Prejudice is bad for its victims. Many studies have shown how discrimination harms a person or group – in quality of life, job opportunities and more.
Khanh Dinh has a different question.
“To really address the problems of discrimination, we must ask, ‘How does it affect us, who harbor prejudicial attitudes?’ ” says Dinh, associate professor in the Psychology Department. “Do we gain or suffer from being prejudiced?”
Looking for Answers
The topic is an important one to explore, according to Dinh.
“I think of prejudice as social pollution,” she says. “Just as we breathe polluted air, we absorb biased attitudes and society suffers. We need to learn how to identify this pollution and reduce it.”
Hypothesizing that prejudicial attitudes would have negative health effects, Dinh led an investigation to find out. The research team, which included graduate student Michelle Holmberg and Asst. Profs. Ivy Ho and Michelle Haynes, all of the Psychology Department, studied whether increased levels of prejudice are associated with poorer measures of mental, social and physical health.
The team surveyed 500 undergraduate students, from all across the campus, using measures of bias toward race, gender, sexual orientation, physical disability, body size or immigrant status. The study was conducted in spring 2010 and the surveys were anonymous.

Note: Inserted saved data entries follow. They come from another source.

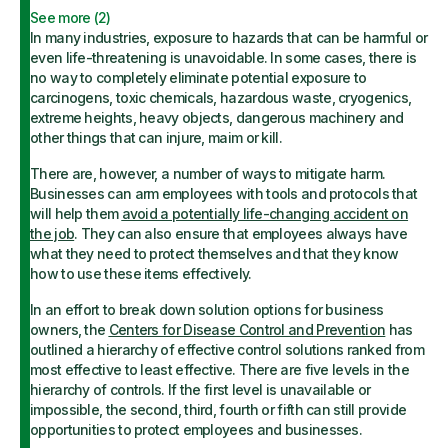
See more (
2
)
In many industries, exposure to hazards that can be harmful or
even life-threatening is unavoidable. In some cases, there is
no way to completely eliminate potential exposure to
carcinogens, toxic chemicals, hazardous waste, cryogenics,
extreme heights, heavy objects, dangerous machinery and
other things that can injure, maim or kill.
There are, however, a number of ways to mitigate harm.
Businesses can arm employees with tools and protocols that
will help them
avoid a potentially life-changing accident on
the job
. They can also ensure that employees always have
what they need to protect themselves and that they know
how to use these items effectively.
In an effort to break down solution options for business
owners, the
Centers for Disease Control and Prevention
has
outlined a hierarchy of effective control solutions ranked from
most effective to least effective. There are five levels in the
hierarchy of controls. If the first level is unavailable or
impossible, the second, third, fourth or fifth can still provide
opportunities to protect employees and businesses.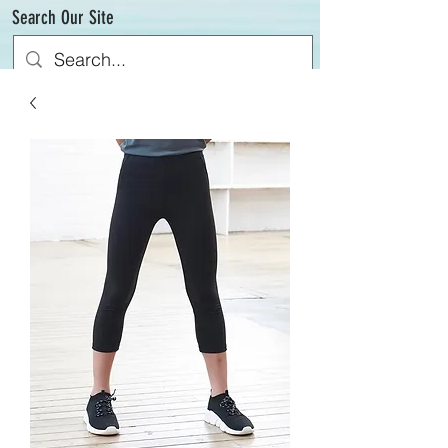
Search Our Site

Surprising Results Show a Syndrome
“We were surprised to find that prejudicial attitudes tended to generalize,” says Dinh. “We had thought that a person might show bias in a particular area because of prior experience, but not in others.”
A student could have grown up in a racially charged atmosphere with resulting bias, for example, without being homophobic or biased toward the physically disabled. But, the level of bias tended to be consistent across all categories.
Dinh says, “There may be a prejudicial syndrome, linking diverse forms of prejudice that share a common, underlying cause.”
Prejudice Affects Well-Being
The researchers also measured five indicators of personal well-being: level of depression, social support network, presence of physical symptoms, general perceived health status and self-esteem.
Using statistical analysis, they controlled for the demographic factors of age, gender and socio-economic status.
“We also controlled for level of self-esteem, thinking that a low self-esteem, in itself, could account for negative attitudes toward others,” says Dinh.
“Prejudice has a powerful and harmful effect,” says Dinh. “The higher one’s level of prejudice, the more likely one is to have poorer measures of mental, social and physical well-being. The two strongest in their effect are racial prejudice and sexism.”
“These correlations raise an interesting question,” says Dinh. “Perhaps an intervention that successfully reduced one sort of prejudice would generalize to others.
One prejudice didn’t fit the pattern. People with bias against obesity showed less depression and better physical health.
“This may have a cultural basis,” says Dinh. “Being thin in our society has lots of positive reinforcement, while negative attitudes toward the obese continue to be culturally acceptable.”
The study, with its provocative findings, will be presented at the annual convention of the American Psychological Association in August.